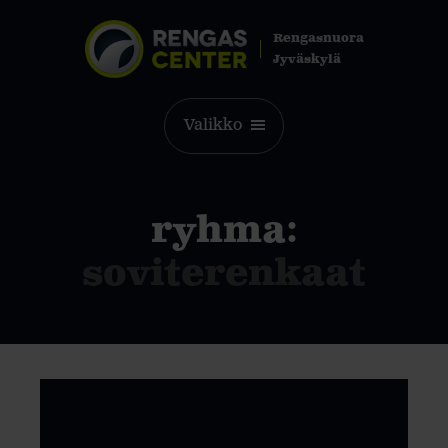
Rengasnuora
Jyväskylä
Valikko
ryhma:
soviterenkaat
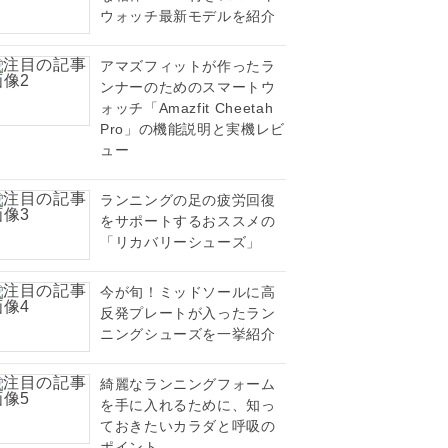
ウォッチ最新モデルを紹介
アマズフィットが作ったラ
ンナーのためのスマートウ
ォッチ「Amazfit Cheetah
Pro」の機能説明と実機レビ
ュー
ランニングの足の疲労回復
をサポートするおススメの
「リカバリーシューズ」
今が旬！ミッドソールに高
反発プレートが入ったラン
ニングシューズを一挙紹介
綺麗なランニングフォーム
を手に入れるために、知っ
ておきたいカラダと呼吸の
ポイント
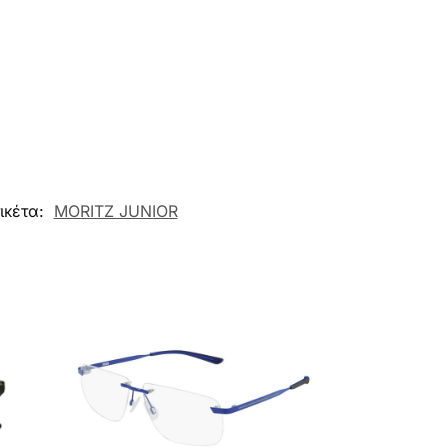
ικέτα:
MORITZ JUNIOR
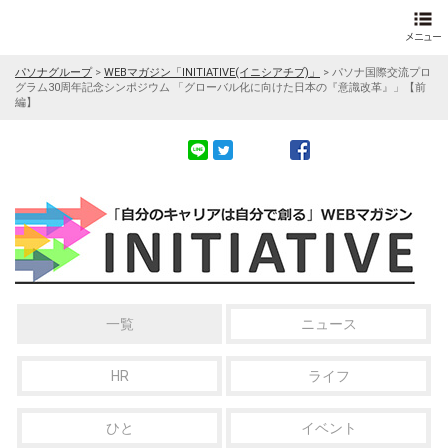
パソナグループ
>
WEBマガジン「INITIATIVE(イニシアチブ)」
>
パソナ国際交流プロ
グラム30周年記念シンポジウム 「グローバル化に向けた日本の『意識改革』」【前
編】
一覧
ニュース
HR
ライフ
ひと
イベント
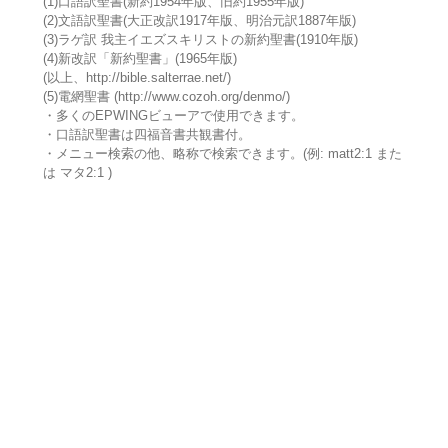
(1)口語訳聖書(新約1954年版、旧約1955年版)
(2)文語訳聖書(大正改訳1917年版、明治元訳1887年版)
(3)ラゲ訳 我主イエズスキリストの新約聖書(1910年版)
(4)新改訳「新約聖書」(1965年版)
(以上、http://bible.salterrae.net/)
(5)電網聖書 (http://www.cozoh.org/denmo/)
・多くのEPWINGビューアで使用できます。
・口語訳聖書は四福音書共観書付。
・メニュー検索の他、略称で検索できます。(例: matt2:1 また
は マタ2:1 )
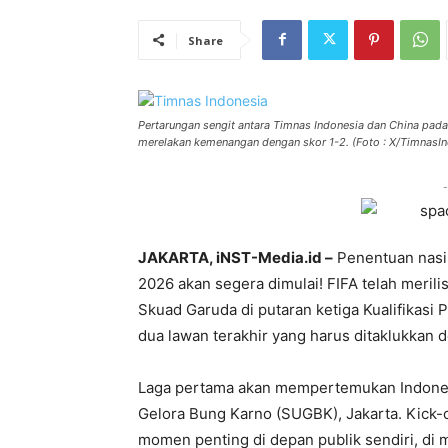
Share
Pertarungan sengit antara Timnas Indonesia dan China pad
merelakan kemenangan dengan skor 1-2. (Foto : X/TimnasIn
-
JAKARTA, iNST-Media.id –
Penentuan nasi
2026 akan segera dimulai! FIFA telah meril
Skuad Garuda di putaran ketiga Kualifikasi 
dua lawan terakhir yang harus ditaklukkan
Laga pertama akan mempertemukan Indonesi
Gelora Bung Karno (SUGBK), Jakarta. Kick-o
momen penting di depan publik sendiri, di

▸ ASSIGNED TASK: Please copy exactly the lines from the one containing "ンナーのためのスマートウ" through the last line of the records above, both included, and leave out any pictures.

▸ EXERCISE RESULT:
ンナーのためのスマートウ
ォッチ「Amazfit Cheetah
Pro」の機能説明と実機レビ
ュー
ランニングの足の疲労回復
をサポートするおススメの
「リカバリーシューズ」
今が旬！ミッドソールに高
反発プレートが入ったラン
ニングシューズを一挙紹介
綺麗なランニングフォーム
を手に入れるために、知っ
ておきたいカラダと呼吸の
ポイント
ικέτα:
MORITZ JUNIOR
パソナグループ
>
WEBマガジン「INITIATIVE(イニシアチブ)」
>
パソナ国際交流プロ
グラム30周年記念シンポジウム 「グローバル化に向けた日本の『意識改革』」【前
編】
一覧
ニュース
HR
ライフ
ひと
イベント
(1)口語訳聖書(新約1954年版、旧約1955年版)
(2)文語訳聖書(大正改訳1917年版、明治元訳1887年版)
(3)ラゲ訳 我主イエズスキリストの新約聖書(1910年版)
(4)新改訳「新約聖書」(1965年版)
(以上、http://bible.salterrae.net/)
(5)電網聖書 (http://www.cozoh.org/denmo/)
・多くのEPWINGビューアで使用できます。
・口語訳聖書は四福音書共観書付。
・メニュー検索の他、略称で検索できます。(例: matt2:1 また
は マタ2:1 )
Share
Pertarungan sengit antara Timnas Indonesia dan China pad
merelakan kemenangan dengan skor 1-2. (Foto : X/TimnasIn
-
JAKARTA, iNST-Media.id –
Penentuan nasi
2026 akan segera dimulai! FIFA telah meril
Skuad Garuda di putaran ketiga Kualifikasi 
dua lawan terakhir yang harus ditaklukkan
Laga pertama akan mempertemukan Indonesi
Gelora Bung Karno (SUGBK), Jakarta. Kick-o
momen penting di depan publik sendiri, di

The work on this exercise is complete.